In the records below, find each line with "zijn" and copy it.

BEGIN Task inputs

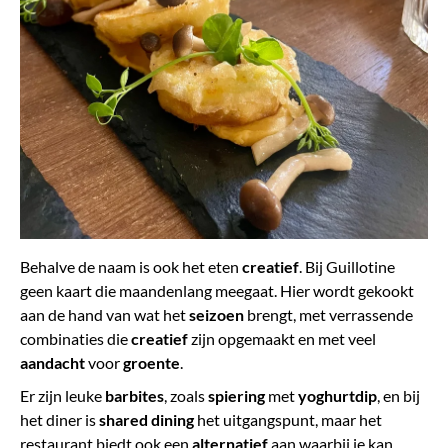
Behalve de naam is ook het eten
creatief
. Bij Guillotine
geen kaart die maandenlang meegaat. Hier wordt gekookt
aan de hand van wat het
seizoen
brengt, met verrassende
combinaties die
creatief
zijn opgemaakt en met veel
aandacht
voor
groente
.
Er zijn leuke
barbites
, zoals
spiering
met
yoghurtdip
, en bij
het diner is
shared dining
het uitgangspunt, maar het
restaurant biedt ook een
alternatief
aan waarbij je kan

END Task inputs

Response area:
zijn opgemaakt en met veel
Er zijn leuke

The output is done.